Entries taken from a collection:
((
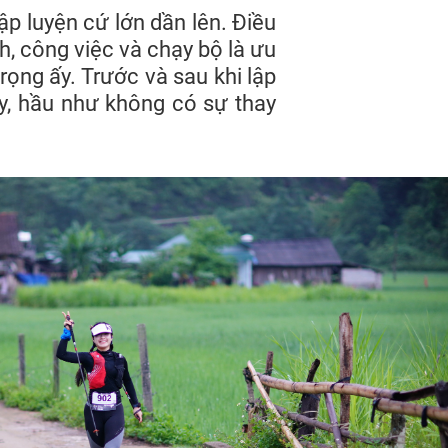
ập luyện cứ lớn dần lên. Điều
ình, công việc và chạy bộ là ưu
rọng ấy. Trước và sau khi lập
ậy, hầu như không có sự thay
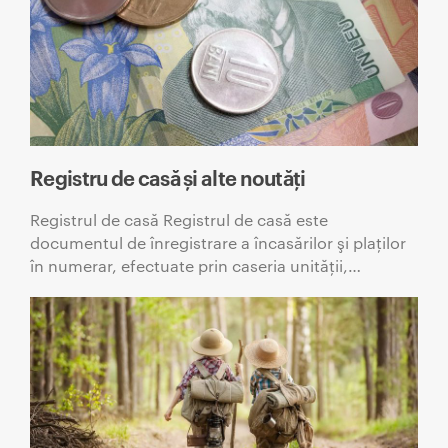
Registru de casă și alte noutăți
Registrul de casă Registrul de casă este
documentul de înregistrare a încasărilor şi plaţilor
în numerar, efectuate prin caseria unităţii,…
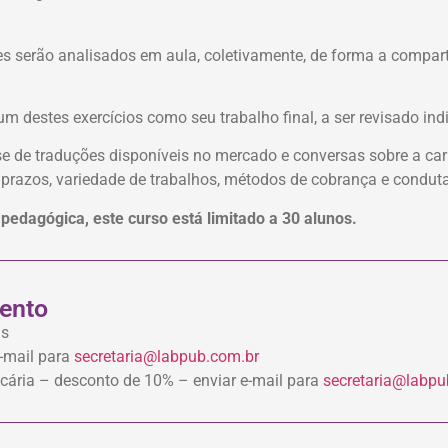
es serão analisados em aula, coletivamente, de forma a compart
m destes exercícios como seu trabalho final, a ser revisado ind
e de traduções disponíveis no mercado e conversas sobre a carr
prazos, variedade de trabalhos, métodos de cobrança e conduta 
pedagógica, este curso está limitado a 30 alunos.
ento
as
e-mail para
secretaria@labpub.com.br
ncária – desconto de 10% – enviar e-mail para
secretaria@labpu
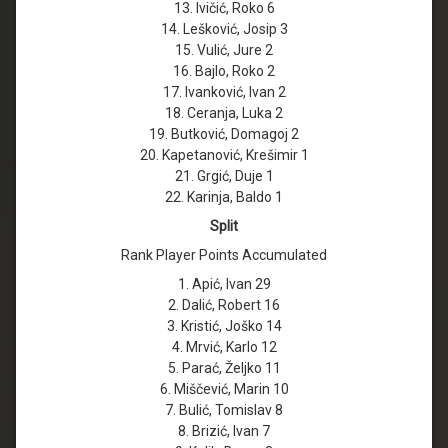
13. Ivičić, Roko 6
14. Lešković, Josip 3
15. Vulić, Jure 2
16. Bajlo, Roko 2
17. Ivanković, Ivan 2
18. Ceranja, Luka 2
19. Butković, Domagoj 2
20. Kapetanović, Krešimir 1
21. Grgić, Duje 1
22. Karinja, Baldo 1
Split
Rank Player Points Accumulated
1. Apić, Ivan 29
2. Dalić, Robert 16
3. Kristić, Joško 14
4. Mrvić, Karlo 12
5. Parać, Željko 11
6. Miščević, Marin 10
7. Bulić, Tomislav 8
8. Brizić, Ivan 7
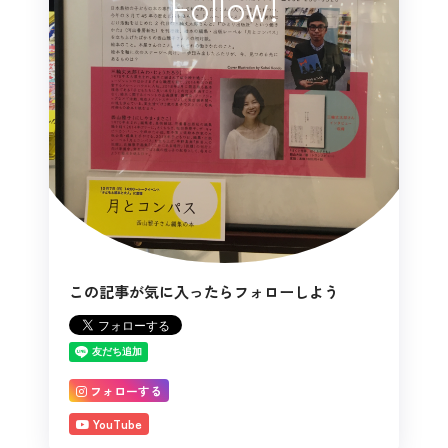
Follow!
この記事が気に入ったらフォローしよう
フォローする
YouTube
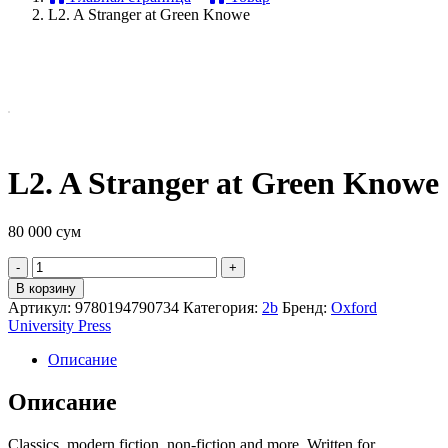
L2. A Stranger at Green Knowe
L2. A Stranger at Green Knowe
80 000
сум
Quantity
В корзину
Артикул:
9780194790734
Категория:
2b
Бренд:
Oxford
University Press
Описание
Описание
Classics, modern fiction, non-fiction and more. Written for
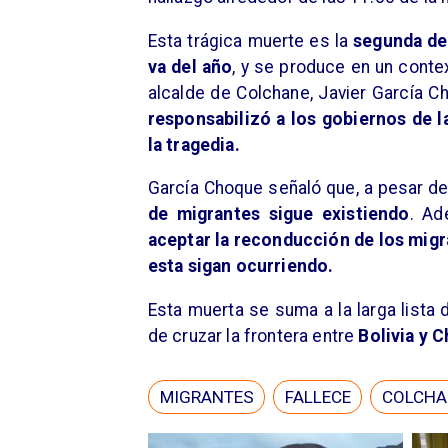
Esta trágica muerte es la
segunda de
va del año
, y se produce en un cont
alcalde de Colchane, Javier García 
responsabilizó a los gobiernos de l
la tragedia.
García Choque señaló que, a pesar de
de migrantes sigue existiendo
. Ad
aceptar la reconducción de los migr
esta sigan ocurriendo.
Esta muerta se suma a la larga lista 
de cruzar la frontera entre
Bolivia y C
MIGRANTES
FALLECE
COLCHA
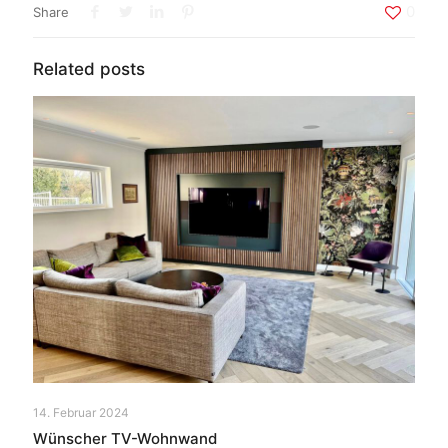
0
Share
Related posts
14. Februar 2024
Wünscher TV-Wohnwand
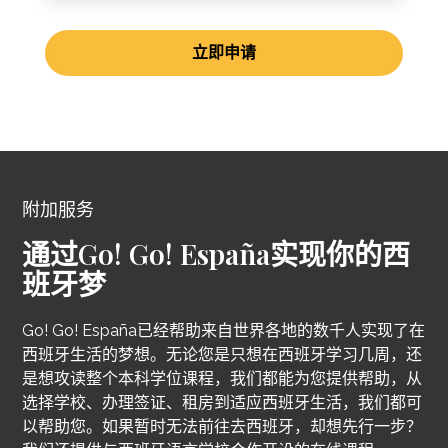
立即申请
附加服务
通过Go! Go! España实现你的西
班牙梦
Go! Go! España已经帮助来自世界各地的数千人实现了在
西班牙生活的梦想。无论您是只想在西班牙学习几周，还
是想攻读整个本科学位课程，我们都能为您提供帮助，从
选择学校、办理签证、租房到适应西班牙生活，我们都可
以帮助您。如果暂时无法前往去西班牙，却想先行一步？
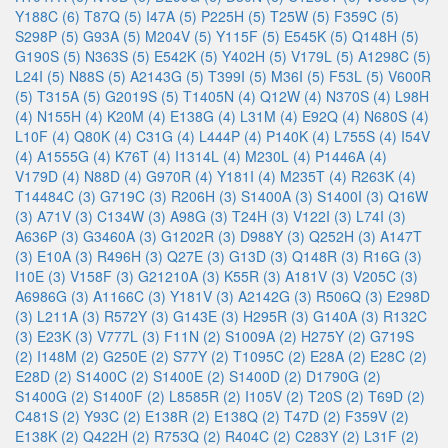
Y188C (6)
T87Q (5)
I47A (5)
P225H (5)
T25W (5)
F359C (5)
S298P (5)
G93A (5)
M204V (5)
Y115F (5)
E545K (5)
Q148H (5)
G190S (5)
N363S (5)
E542K (5)
Y402H (5)
V179L (5)
A1298C (5)
L24I (5)
N88S (5)
A2143G (5)
T399I (5)
M36I (5)
F53L (5)
V600R
(5)
T315A (5)
G2019S (5)
T1405N (4)
Q12W (4)
N370S (4)
L98H
(4)
N155H (4)
K20M (4)
E138G (4)
L31M (4)
E92Q (4)
N680S (4)
L10F (4)
Q80K (4)
C31G (4)
L444P (4)
P140K (4)
L755S (4)
I54V
(4)
A1555G (4)
K76T (4)
I1314L (4)
M230L (4)
P1446A (4)
V179D (4)
N88D (4)
G970R (4)
Y181I (4)
M235T (4)
R263K (4)
T14484C (3)
G719C (3)
R206H (3)
S1400A (3)
S1400I (3)
Q16W
(3)
A71V (3)
C134W (3)
A98G (3)
T24H (3)
V122I (3)
L74I (3)
A636P (3)
G3460A (3)
G1202R (3)
D988Y (3)
Q252H (3)
A147T
(3)
E10A (3)
R496H (3)
Q27E (3)
G13D (3)
Q148R (3)
R16G (3)
I10E (3)
V158F (3)
G21210A (3)
K55R (3)
A181V (3)
V205C (3)
A6986G (3)
A1166C (3)
Y181V (3)
A2142G (3)
R506Q (3)
E298D
(3)
L211A (3)
R572Y (3)
G143E (3)
H295R (3)
G140A (3)
R132C
(3)
E23K (3)
V777L (3)
F11N (2)
S1009A (2)
H275Y (2)
G719S
(2)
I148M (2)
G250E (2)
S77Y (2)
T1095C (2)
E28A (2)
E28C (2)
E28D (2)
S1400C (2)
S1400E (2)
S1400D (2)
D1790G (2)
S1400G (2)
S1400F (2)
L8585R (2)
I105V (2)
T20S (2)
T69D (2)
C481S (2)
Y93C (2)
E138R (2)
E138Q (2)
T47D (2)
F359V (2)
E138K (2)
Q422H (2)
R753Q (2)
R404C (2)
C283Y (2)
L31F (2)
))
--- Task brief ---
Count, in the records above, the lines that contain "mail", and write only the resulting number.

--- Expected output ---
2